By Neil Johnson njohnson@gazettextra.com - July 12th 2022

 

JANESVILLE

The Rock County Board is considering selling off its now-vacant Rock County Job Center building on Janesville’s south side. The prospective buyer is a gas station chain whose operators intend to raze the 60,000-square-foot building off Center Avenue.

What will go in its place? Another new Kwik Trip gas station and convenience store.
 
If the county board later this week approves a $1 million offer from La Crosse-based Kwik Trip to purchase the former job center site at 1900 Center Ave., that would set up the 4-acre lot for redevelopment. A new Kwik Trip is planned to built on the east portion of the lot, according to a memo sent to Rock County supervisors.

The county board is set to vote at a meeting at 6 p.m. Thursday, July 14, in the county board room at the Rock County Courthouse, 51 S. Main St. County board meetings can be viewed live on YouTube.

The move would unload real estate that the county no longer has use for since it discontinued operations at the former Job Center site last year. The county’s human services division and its job center staff —about 300 people—now work out of the new multimillion-dollar human services center in the renovated former Pick n’ Save just to the north at 1717 Center Ave.

Kwik Trip Expansion

Kwik Trip has expanded rapidly in the Janesville market in the last two years.

A site survey for the project shows Kwik Trip intends to build a full-scale gas station and convenience store similar to its new “generation 3” store concept used for locations built within the last two years on Humes Road and East Milwaukee Street. Kwik Trip also has proposed another similar store on North Wright Road on the city’s east side.

According to the county’s memo, Kwik Trip and the county reached agreement on an offer to purchase in early June. Rock County last fall appraised the property at $1.3 million. Also according to a memo, county officials say they consider Kwik Trip’s lower offer of $1 million, which came in early June, to be a “fair” sale price because the building needs a new roof. The county estimates the roof work could cost as much as $800,000.

South-side redevelopment
 
The Kwik Trip plan is the second retail redevelopment project to be announced on Janesville’s south side this month.

Last week, a developer working with the city got zoning approval to redevelop a former Clark-branded gas station closed since 2018 and to add 5,400 square feet to the building. Those plans would convert the building into an 8,500-square-foot grocery, sandwich shop, barber shop and office space.

The Clark station is adjacent to the former Pick n’ Save that now houses county offices.
Roman’s Market, a small grocery market that opened in 2021 along Center Avenue just south of the proposed Kwik Trip, closed earlier this year after its operator opted to launch a larger-format store in Beloit.

Prior to that, Maurer’s Market, a Madison-based grocery chain that had operated a grocery on Janesville’s east side, had considered building out a grocery store in the former job center.

Janesville’s economic development office had announced in February that it was pursuing possible state grant funding that city officials said at the time could help transform some or all of the former job center into a grocery store.

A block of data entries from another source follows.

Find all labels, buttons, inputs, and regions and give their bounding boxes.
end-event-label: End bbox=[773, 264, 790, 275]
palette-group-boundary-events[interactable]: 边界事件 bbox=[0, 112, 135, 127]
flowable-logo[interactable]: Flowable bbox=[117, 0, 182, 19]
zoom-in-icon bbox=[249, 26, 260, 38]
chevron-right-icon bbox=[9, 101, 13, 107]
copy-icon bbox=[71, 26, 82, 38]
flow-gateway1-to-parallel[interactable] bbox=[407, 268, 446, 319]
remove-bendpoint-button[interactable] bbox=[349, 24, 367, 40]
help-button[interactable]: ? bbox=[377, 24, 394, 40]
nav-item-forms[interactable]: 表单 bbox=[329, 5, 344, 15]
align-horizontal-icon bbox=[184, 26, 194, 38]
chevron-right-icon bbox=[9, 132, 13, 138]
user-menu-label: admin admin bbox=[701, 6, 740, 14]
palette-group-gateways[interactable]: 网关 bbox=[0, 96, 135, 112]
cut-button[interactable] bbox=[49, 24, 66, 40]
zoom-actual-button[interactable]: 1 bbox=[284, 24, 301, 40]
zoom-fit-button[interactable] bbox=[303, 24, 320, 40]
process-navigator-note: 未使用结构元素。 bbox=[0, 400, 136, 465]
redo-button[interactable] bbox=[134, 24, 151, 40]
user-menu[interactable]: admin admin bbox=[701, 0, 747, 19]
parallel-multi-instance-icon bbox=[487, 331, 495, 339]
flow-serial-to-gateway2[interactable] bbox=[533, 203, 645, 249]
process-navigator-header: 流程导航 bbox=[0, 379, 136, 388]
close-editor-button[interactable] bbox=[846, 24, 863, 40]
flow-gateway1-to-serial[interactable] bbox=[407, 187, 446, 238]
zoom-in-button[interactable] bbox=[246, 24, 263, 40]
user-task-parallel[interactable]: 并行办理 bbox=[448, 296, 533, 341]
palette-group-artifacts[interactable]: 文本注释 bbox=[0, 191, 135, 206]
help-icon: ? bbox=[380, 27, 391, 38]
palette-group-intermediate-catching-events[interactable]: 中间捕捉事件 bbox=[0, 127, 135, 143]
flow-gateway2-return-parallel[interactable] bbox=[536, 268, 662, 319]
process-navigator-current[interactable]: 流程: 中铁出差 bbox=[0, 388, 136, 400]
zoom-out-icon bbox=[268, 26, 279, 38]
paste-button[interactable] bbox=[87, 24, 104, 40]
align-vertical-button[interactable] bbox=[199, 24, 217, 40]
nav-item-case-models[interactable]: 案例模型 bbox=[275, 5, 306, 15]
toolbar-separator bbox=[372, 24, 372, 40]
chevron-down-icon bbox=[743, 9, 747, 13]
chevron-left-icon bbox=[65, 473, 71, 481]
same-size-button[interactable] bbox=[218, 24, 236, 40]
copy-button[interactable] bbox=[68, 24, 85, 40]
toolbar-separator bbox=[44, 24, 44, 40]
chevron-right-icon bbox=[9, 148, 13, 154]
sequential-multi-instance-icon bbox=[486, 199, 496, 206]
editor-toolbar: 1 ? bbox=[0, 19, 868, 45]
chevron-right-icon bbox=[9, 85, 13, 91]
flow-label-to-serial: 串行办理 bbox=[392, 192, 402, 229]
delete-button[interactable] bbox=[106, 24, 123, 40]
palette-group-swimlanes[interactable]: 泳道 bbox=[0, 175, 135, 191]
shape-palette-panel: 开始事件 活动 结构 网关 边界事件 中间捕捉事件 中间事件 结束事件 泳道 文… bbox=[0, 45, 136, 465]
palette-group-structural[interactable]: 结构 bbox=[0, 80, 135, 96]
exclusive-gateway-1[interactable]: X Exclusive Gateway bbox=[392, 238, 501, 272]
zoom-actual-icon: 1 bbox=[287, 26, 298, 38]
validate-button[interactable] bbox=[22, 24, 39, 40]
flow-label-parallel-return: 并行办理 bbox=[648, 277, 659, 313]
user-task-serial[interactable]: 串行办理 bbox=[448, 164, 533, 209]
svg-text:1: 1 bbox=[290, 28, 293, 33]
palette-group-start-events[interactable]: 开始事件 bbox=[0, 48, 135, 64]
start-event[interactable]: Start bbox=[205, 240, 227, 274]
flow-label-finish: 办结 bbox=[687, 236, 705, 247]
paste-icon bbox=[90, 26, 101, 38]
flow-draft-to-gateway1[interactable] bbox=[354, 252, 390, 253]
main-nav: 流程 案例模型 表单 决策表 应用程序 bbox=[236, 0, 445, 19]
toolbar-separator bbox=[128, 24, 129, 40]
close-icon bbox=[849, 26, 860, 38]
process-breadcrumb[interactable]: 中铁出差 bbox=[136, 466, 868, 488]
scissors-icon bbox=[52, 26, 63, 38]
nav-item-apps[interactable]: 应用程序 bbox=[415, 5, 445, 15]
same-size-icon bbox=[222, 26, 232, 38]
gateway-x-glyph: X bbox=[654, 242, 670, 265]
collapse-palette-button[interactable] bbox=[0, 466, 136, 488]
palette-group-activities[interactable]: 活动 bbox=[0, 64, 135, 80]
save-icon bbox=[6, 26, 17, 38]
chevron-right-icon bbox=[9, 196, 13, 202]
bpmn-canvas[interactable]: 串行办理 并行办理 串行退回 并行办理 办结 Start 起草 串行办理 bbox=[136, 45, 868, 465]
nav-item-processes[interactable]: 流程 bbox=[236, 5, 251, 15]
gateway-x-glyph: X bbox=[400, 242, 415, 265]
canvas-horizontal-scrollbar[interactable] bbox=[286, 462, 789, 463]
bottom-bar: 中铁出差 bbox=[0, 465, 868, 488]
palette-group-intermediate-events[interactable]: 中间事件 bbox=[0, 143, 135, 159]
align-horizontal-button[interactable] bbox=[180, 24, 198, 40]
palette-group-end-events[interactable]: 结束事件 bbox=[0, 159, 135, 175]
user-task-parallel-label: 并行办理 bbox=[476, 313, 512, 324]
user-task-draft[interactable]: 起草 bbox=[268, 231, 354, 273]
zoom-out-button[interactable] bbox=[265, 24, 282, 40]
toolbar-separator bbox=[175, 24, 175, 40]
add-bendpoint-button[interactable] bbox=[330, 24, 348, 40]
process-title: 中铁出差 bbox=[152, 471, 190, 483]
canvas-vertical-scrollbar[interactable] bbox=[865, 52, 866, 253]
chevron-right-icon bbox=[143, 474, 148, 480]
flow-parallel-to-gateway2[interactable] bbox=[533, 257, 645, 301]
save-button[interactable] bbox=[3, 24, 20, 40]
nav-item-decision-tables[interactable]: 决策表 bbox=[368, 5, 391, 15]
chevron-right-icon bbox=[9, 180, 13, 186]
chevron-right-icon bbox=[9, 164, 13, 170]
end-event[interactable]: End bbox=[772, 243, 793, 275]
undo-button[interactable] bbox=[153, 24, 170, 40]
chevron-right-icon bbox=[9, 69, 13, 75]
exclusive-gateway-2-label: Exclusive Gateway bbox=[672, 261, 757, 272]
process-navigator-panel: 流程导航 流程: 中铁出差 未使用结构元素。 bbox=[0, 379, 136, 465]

It’s not clear whether Kwik Trip has had any discussions with city or state officials over tying incentives to its plans on the south side.

County Administrator Josh Smith said last week that the county has earmarked several acres of outlot land it still owns at the former Pick n’ Save property for potential sale for future developments.

The county has owned the job center building since 2014, buying it then for $1.9 million, according to city of Janesville property tax records. In recent months, the job center space had been sporadically used as a private COVID-19 testing and vaccination site.

The county still has about two years left to pay off a loan on the former job center. Options for the county board include approving the county’s use of the sale proceeds to pay off remaining debt or applying the proceeds from the building’s sale to public projects over the next two years.